AMY GOODMAN: I wanted to ask you, Cantor Zoosman. People may not be aware that in death penalty cases, something we pointed out at the beginning, the prospective jurors have to be for the death penalty, even if in the end they don’t give the death penalty to the person. That often excludes Blacks, Jews and Catholics, who are more often than not against the death penalty, so then they won’t serve on juries in a case that doesn’t even necessarily go for the death penalty. And it also shows that those jurors would be less likely to convict, those that would be kept off the jury. Your thoughts on that?

CANTOR MICHAEL ZOOSMAN: I think that’s absolutely spot-on. I saw a comment just recently that somebody made, an astute comment, that, hypothetically, if all the members of the jury were Jewish, it’s highly unlikely that we would see this penalty of death. And that would reflect the cross-section of the Jewish community when it comes to views on the death penalty.

Let it be known that, indeed, there are many in the Jewish community, as you’ve mentioned before, who do support the death penalty.
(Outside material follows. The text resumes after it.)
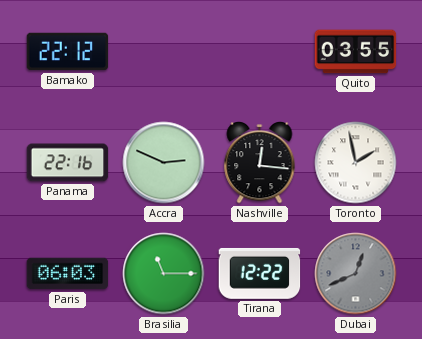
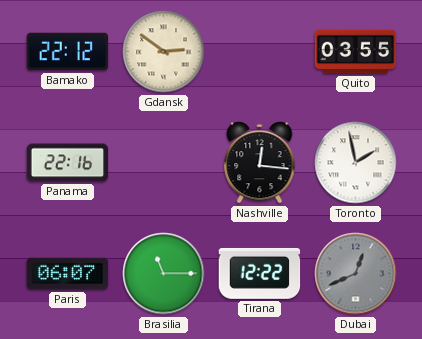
Gdansk: none -> 2:51
Accra: 2:49 -> none
Paris: 06:03 -> 06:07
There’s a famous quip that “two Jews, three opinions,” and we’re allowed to agree to disagree. In the Talmud, there’s a famous phrase teiku, which comes from the Aramaic teikum, which means “let it stand.” It’s OK, we will agree for the sake of having to disagree on this issue. And that’s fine. Let there begin a group that says Jews for the Death Penalty, L’Mavet, which means “to death.” Ours is L’Chaim, “to life,” Jews Against the Death Penalty. And so, that would, to me, say that if there were jurors who were selected, you would at least get at least one, if not many more, who would have recognized that the death penalty is an abomination, and would not have voted for it for Robert Bowers.

AMY GOODMAN: Cantor Michael Zoosman, we want to thank you so much for being with us, former prison chaplain and co-founder of L’Chaim! Jews Against the Death Penalty.